Citation: Gallagher, Kelly. (2004). Deeper reading: Comprehending challenging texts, 4-12. Portland, ME: Stenhouse Publishing.
By Kelly Gallagher
2004 (240 pp./paperback)
Reviewed by Mary K. Tedrow
Millbrook High School
My copy of Deeper Reading by Kelly Gallagher looks like a celebration. Dog-eared sticky notes flutter from the top and the sides. Highlighter colors are sprinkled down the pages. On each post-it are my handwritten notes: "Hamlet – what isn't on the page? motivations? reactions?" "Use with Heart of Darkness;" "Mini-lesson on reading through confusion;" "Introduce diction with this." Yes, this book is a keeper. I've already begun using suggested activities in my classroom with great success.

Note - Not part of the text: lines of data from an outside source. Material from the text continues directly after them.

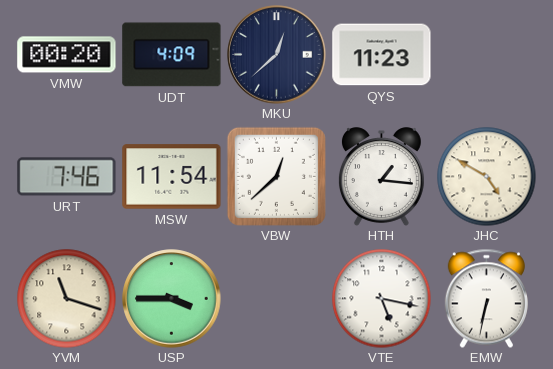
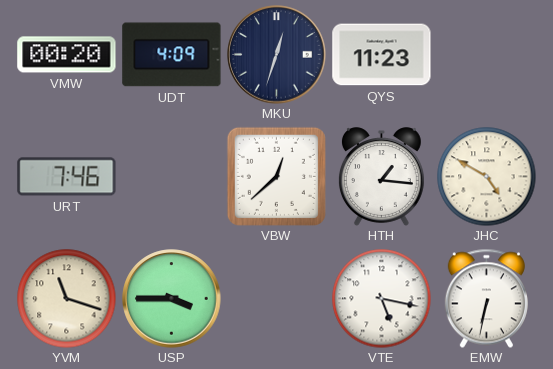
MKU: 12:38 -> 12:33
MSW: 11:54 -> none
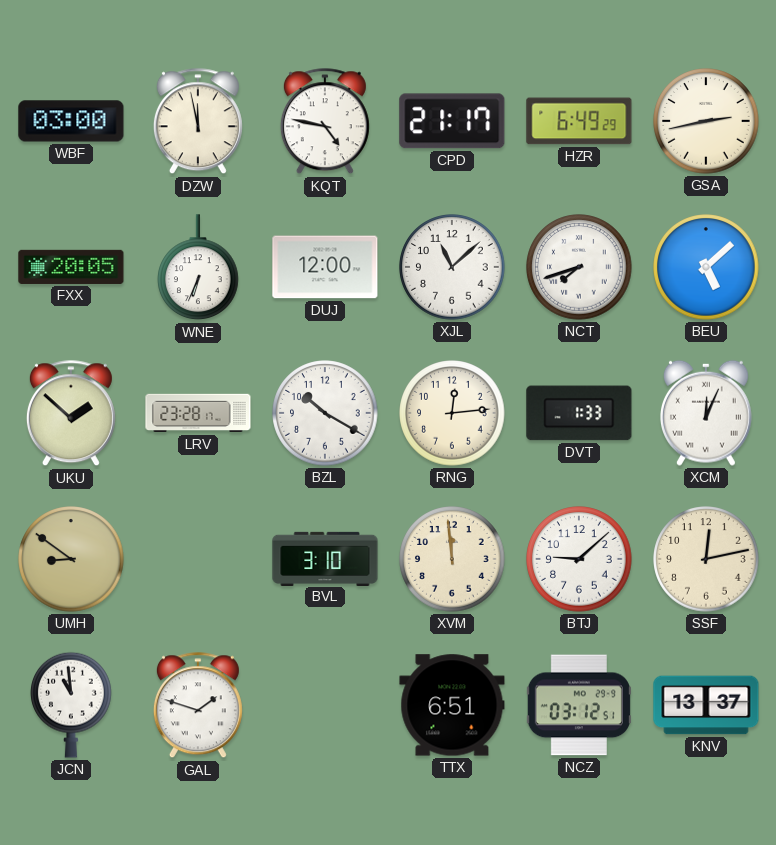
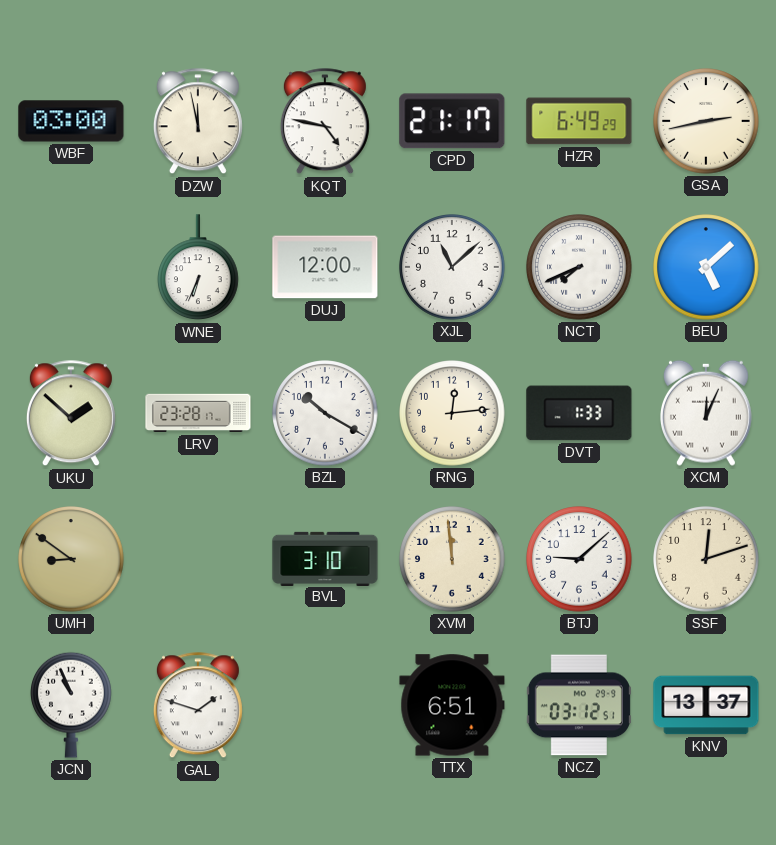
FXX: 20:05 -> none
NCT: 7:42 -> 7:41
SSF: 12:13 -> 12:12
JCN: 10:59 -> 10:56
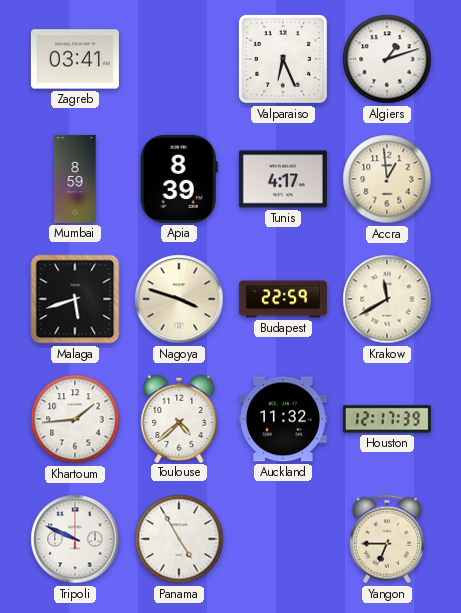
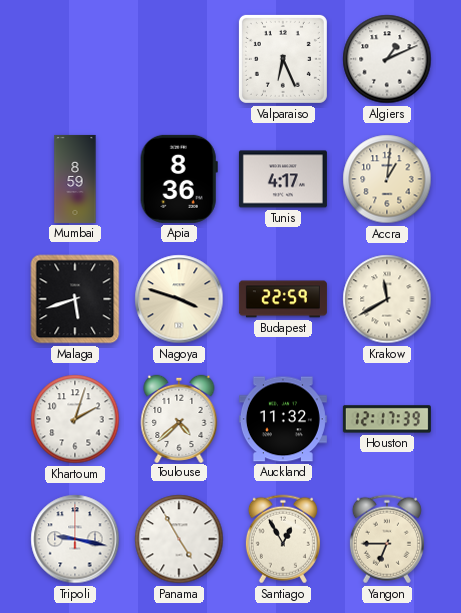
Zagreb: 03:41 -> none
Algiers: 1:12 -> 1:11
Apia: 8:39 -> 8:36
Accra: 12:59 -> 1:01
Khartoum: 1:44 -> 2:03
Tripoli: 9:49 -> 9:17
Santiago: none -> 12:55
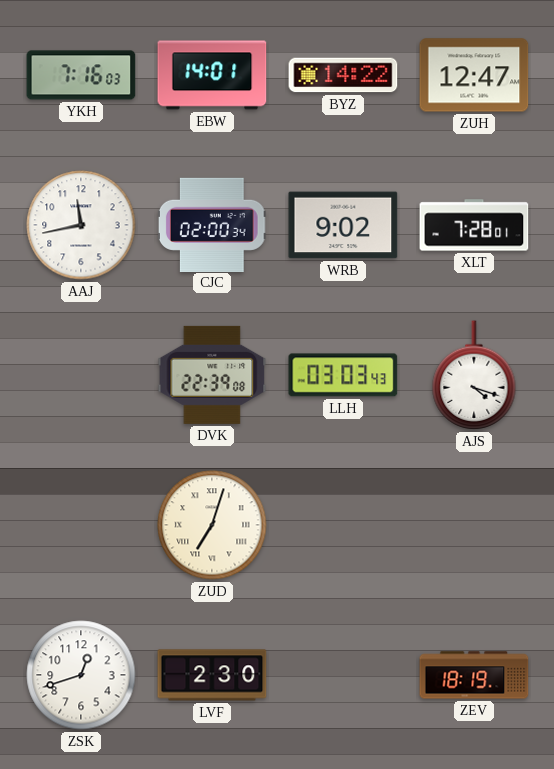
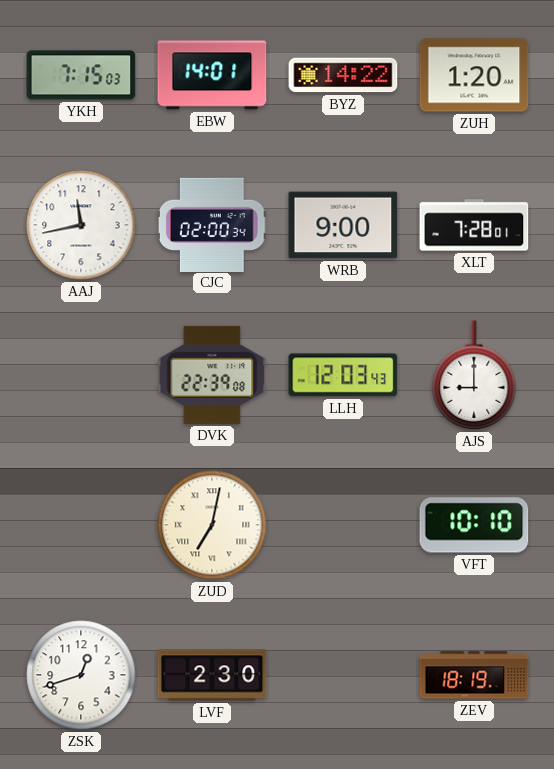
YKH: 7:16 -> 7:15
ZUH: 12:47 -> 1:20
WRB: 9:02 -> 9:00
LLH: 03:03 -> 12:03
AJS: 4:18 -> 9:00
ZUD: 7:03 -> 7:02
VFT: none -> 10:10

Gallagher's thesis is one that many secondary teachers share and has been a part of other great books about teaching reading to secondary students: We can't just walk away from students who struggle with upper level reading. We need to scaffold their learning by providing meaningful activities to help students delve deeply into the books and articles that they read — and in all curricular areas. The resulting expansion of critical thinking is a necessary survival skill in an information-rich society. Our graduates must leave school with the competence to read carefully and judge information critically.
Gallagher refers to close reading of text as first-draft and second-draft reading. When students read instructional text — that is, text that they will inevitably need help with — they first read for comprehension and general impressions. Second-draft readings (re-readings) are where students begin to see the craft of the writer, to interpret what's not on the page, and to expand the text into a meaning that impacts their own lives. Teachers should be teaching second-draft reading to all their students.
Getting students to look back at text to discover a truth about the piece has always been a struggle for me and my students. I want them to discover the author's intentions. The students want me to tell them.
Gallagher provides multiple methods for helping students build their understanding of any text. Though his examples come from his specific classroom experience, the activities are broad enough to use with any text. There are enough offered to keep instruction fresh or to match to a teaching style or unit.
The book is organized as a teacher would progress through a unit. First there are activities that frame a reading, setting the context and the purpose for reading. What follows is a large section on helping students return to the text for their second-draft re-reading. Finally, Gallagher extends his deep reading to less traditional texts like advertisements, newspapers, mass-mailings, spam, charts, graphs, and contracts.
Some of the suggestions were familiar, having appeared in other books on teaching reading at the secondary level. But having the activities all in one text, arranged in the order I might progress through a difficult novel with my students, means that this book will be a continual reference for my classroom practice.
Clearly a master teacher, Gallagher also offers his techniques for drawing the best work out of all students in small group activities, and a chapter on the importance of backwards planning.
For those who are ready to jump from being the "sage on the stage" to the "guide on the side," Deeper Reading is a great primer. For those who already see their role as guide, here are multiple, engaging methods for generating the best thinking from students.